Look For Opportunities To Fight In Your Marriage

The honeymoon phase of long-term relationships is short-lived. While most of us understand this truth, that doesn’t stop us from struggling against reality. Gone are the days of being delighted by the discovery of similarities. Instead, you begin to see all the ways in which your partner is different from you.

It’s a jarring shift, which is why many couples can experience the end of the phase as one of disillusionment and uncertainty. The sudden awareness of differences, along with the disagreements and conflicts that arise feel threatening. Often, this is an anxiety-provoking experience, as fears of criticism, judgment, or rejection replace feelings of togetherness.

In my work as a couple’s therapist, most of the clients I see struggle to understand how to deal with differences in the relationship, without even being aware of the anxiety that’s at the heart of their struggle. These couples tend to respond to differences in one of two ways. They either avoid conflicts by refusing to recognize differences (sweeping everything under the rug until it inevitably becomes the elephant that’s impossible to ignore) or they eliminate differences by convincing their partner to see the error of their ways. Both responses are based on a fear of differences and discomfort with seeing each person as an individual within the relationship.

A better way forward? Look for opportunities to fight. Seriously.

Conflict in relationships is inevitable. It’s also necessary. When it’s handled well, conflict is a positive force in maintaining a strong and healthy intimate relationship. Rather than trying to erase differences, you should embrace them as the fertile soil for a vibrant relationship that’s capable of supporting your growth as individuals and deepening your connection. That’s where low-stakes conflict comes in handy.

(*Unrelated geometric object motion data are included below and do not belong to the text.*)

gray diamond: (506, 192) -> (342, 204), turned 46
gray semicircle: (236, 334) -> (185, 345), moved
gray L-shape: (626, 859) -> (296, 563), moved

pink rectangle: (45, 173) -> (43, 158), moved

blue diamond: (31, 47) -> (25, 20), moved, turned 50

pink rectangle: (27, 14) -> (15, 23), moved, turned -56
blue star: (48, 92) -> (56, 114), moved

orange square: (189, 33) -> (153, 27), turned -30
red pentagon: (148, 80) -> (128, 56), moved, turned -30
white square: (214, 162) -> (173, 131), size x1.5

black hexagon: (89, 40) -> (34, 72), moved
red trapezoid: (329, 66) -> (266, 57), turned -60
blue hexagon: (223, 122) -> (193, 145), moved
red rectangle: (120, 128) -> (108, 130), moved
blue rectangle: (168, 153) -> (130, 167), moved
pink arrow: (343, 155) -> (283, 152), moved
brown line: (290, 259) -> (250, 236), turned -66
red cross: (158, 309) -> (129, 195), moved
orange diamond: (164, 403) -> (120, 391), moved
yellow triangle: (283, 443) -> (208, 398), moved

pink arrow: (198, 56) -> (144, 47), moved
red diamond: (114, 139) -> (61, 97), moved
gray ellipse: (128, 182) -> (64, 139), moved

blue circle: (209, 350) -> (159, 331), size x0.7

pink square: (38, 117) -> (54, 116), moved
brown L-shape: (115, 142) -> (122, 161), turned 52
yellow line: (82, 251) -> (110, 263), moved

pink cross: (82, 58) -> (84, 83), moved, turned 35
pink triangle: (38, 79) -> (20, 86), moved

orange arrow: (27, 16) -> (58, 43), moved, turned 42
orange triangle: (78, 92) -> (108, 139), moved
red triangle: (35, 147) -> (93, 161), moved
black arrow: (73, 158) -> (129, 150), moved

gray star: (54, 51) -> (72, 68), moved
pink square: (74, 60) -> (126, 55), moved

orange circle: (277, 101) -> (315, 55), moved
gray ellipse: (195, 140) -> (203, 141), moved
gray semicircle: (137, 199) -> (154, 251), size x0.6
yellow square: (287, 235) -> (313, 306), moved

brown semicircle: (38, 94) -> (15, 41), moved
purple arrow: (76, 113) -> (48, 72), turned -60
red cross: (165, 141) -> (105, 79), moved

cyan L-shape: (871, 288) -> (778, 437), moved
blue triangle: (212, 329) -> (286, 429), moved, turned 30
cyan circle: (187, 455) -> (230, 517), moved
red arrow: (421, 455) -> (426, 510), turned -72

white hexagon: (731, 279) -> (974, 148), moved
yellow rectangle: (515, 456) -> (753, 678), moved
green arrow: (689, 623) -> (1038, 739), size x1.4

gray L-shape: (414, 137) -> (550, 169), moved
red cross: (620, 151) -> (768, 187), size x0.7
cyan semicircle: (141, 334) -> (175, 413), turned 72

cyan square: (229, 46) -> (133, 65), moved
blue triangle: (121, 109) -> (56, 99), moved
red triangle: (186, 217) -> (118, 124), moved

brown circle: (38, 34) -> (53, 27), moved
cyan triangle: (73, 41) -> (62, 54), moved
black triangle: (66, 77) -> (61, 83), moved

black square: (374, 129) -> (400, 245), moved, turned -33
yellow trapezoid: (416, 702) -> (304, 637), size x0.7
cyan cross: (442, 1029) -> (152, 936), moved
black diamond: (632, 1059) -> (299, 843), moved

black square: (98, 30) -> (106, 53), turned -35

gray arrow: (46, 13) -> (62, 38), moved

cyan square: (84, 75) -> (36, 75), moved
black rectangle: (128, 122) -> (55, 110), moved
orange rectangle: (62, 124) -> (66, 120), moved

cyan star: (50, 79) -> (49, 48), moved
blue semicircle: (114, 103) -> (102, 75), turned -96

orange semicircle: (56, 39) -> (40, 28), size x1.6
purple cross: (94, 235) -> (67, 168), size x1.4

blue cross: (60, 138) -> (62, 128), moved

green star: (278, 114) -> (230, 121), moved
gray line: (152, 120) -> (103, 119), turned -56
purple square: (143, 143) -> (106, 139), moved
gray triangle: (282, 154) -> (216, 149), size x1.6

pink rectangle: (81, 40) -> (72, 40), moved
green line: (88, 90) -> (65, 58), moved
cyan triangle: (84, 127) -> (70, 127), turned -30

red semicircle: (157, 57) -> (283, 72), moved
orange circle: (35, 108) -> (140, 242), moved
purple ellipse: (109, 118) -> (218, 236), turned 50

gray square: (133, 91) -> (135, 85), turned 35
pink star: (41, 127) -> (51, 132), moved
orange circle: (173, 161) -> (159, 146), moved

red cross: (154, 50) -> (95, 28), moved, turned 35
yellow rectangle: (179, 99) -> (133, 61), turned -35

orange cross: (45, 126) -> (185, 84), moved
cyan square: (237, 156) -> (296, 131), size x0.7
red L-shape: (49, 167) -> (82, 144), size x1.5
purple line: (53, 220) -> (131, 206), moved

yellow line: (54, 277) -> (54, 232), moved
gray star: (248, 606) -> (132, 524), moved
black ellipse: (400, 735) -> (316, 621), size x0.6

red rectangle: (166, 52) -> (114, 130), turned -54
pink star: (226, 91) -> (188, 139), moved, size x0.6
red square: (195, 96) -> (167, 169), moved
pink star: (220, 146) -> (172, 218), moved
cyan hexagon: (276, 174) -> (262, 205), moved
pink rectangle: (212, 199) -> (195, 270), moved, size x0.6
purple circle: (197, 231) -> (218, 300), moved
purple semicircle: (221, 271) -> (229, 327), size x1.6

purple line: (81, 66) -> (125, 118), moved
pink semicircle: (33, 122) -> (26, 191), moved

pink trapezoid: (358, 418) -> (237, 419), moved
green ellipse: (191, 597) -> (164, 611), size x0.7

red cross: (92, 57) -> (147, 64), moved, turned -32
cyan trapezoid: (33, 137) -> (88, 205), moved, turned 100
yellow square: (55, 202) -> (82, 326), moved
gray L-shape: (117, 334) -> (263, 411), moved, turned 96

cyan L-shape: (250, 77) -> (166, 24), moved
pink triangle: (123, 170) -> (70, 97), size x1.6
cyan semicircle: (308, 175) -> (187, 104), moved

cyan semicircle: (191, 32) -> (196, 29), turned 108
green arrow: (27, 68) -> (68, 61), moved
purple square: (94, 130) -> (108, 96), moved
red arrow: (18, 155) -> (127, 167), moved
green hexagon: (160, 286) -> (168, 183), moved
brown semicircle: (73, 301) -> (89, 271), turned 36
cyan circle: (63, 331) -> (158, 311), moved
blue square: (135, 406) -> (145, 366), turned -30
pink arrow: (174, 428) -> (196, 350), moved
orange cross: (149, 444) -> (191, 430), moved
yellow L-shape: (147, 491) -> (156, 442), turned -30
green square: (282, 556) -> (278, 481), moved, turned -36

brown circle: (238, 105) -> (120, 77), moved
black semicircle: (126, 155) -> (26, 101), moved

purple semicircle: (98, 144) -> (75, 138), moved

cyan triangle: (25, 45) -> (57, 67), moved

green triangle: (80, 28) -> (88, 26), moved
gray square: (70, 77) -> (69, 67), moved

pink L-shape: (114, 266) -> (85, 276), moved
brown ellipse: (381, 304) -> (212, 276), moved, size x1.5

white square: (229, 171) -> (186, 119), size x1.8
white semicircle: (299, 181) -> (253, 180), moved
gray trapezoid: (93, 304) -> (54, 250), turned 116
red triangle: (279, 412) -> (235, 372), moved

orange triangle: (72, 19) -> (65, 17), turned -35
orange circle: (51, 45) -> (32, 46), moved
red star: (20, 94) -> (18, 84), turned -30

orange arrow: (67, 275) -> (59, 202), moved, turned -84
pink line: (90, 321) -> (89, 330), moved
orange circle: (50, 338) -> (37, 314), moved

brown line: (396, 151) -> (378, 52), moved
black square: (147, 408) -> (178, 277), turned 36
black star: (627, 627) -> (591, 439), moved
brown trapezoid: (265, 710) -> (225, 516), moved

So, What Is Low-Stakes Conflict? 

Low-stakes conflict refers to the kinds of disagreements that are about differences of opinion and preferences, where the outcome isn’t critical to either person’s wellbeing. What to make for dinner. What you think of the Ozark mid-season finale. These are opportunities to recognize and honor how you and your partner are different people, and I always encourage couples to intentionally seek opportunities to engage with them.

The key is to engage in the difference of opinion without trying to change the other person’s mind or pretending that the disagreement doesn’t exist. This means being honest and open about your thoughts on a topic when your perspective doesn’t align with your partner’s. It also means genuinely listening to your partner and trying to understand their point of view.

Low-stakes conflict also presents an opportunity for another important component of a healthy relationship: Curiosity. Typically, the questions one asks during an argument help you understand how to convince your partner they’re wrong (and you’re right). Instead, the questions should come from a place of curiosity. Curious questions are aimed at increasing your understanding of your partner’s perspective. It’s not so much what you say as to how you say it. “Why did you do that?” can be a critical question or it can be a curious question. It all depends on the spirit with which you ask it.

Practicing Low-Stakes Conflict 

So how do you practice low-stakes conflict? A great place to start is by setting a goal to engage in it once a week. Again, look for situations in which the disagreement relates to preferences or opinions, not long-standing hot button issues. Daily activities like household chores can be a good place to start, as couples often disagree about how to do certain tasks or how often they’re done. (You’d be surprised how often dishwasher techniques come up in couples therapy.)

In general, here are some guidelines for healthy low-stakes conflict.

  1. Find a time when you can both focus on it. Prepare your partner for the topic so they won’t be blindsided. “Hey, I’d like to talk later about how we handle chores”
  2. Keep the conflict blame-free. For instance, “It’s not a huge deal, but I’ve realized it’s not working for me to load the dishwasher the way you want me to.”
  3. Share your perspective. “On my end, it’s important to feel like I can make decisions about how I go about completing chores. I’ve noticed I’ve been feeling micromanaged and a little resentful.”
  4. Invite your partner to share theirs. “Can you help me understand what’s important to you about how I load the dishwasher?”
  5. If it’s a disagreement that needs a resolution, add your desire to work toward a solution that honors your differences. “I’d like to figure out a solution that works for both of us.”

An easy ways to practice: Watch movies and then talk honestly about your thoughts. A fascinating study published in 2013 compared outcomes for couples in marriage counseling with couples who watched a series of relationship-themed movies and had post-movie discussions together. It found that the movie couples fared just as well as those who received counseling. There was a 50% reduction in divorce rates for both groups, compared with couples who didn’t participate in either counseling or movie discussions.

It’s a striking finding, given that marriage counseling requires more investment and more emotional distress than watching, and talking about, movies. And I now recommend talking about movies whenever I’m working with a couple who is having difficulty accepting, and appreciating their differences. It’s a great arena.

Comfort with conflict in a relationship takes practice. It starts with reframing the way you understand individual differences in relationships. Instead of approaching differences as a threat to the health of your relationship, recognize them as a sign of health and that you’ve moved onto a deeper part. As I like to tell the couples I work with, once you get past happily ever after, you have the chance to discover how you can be happier than ever.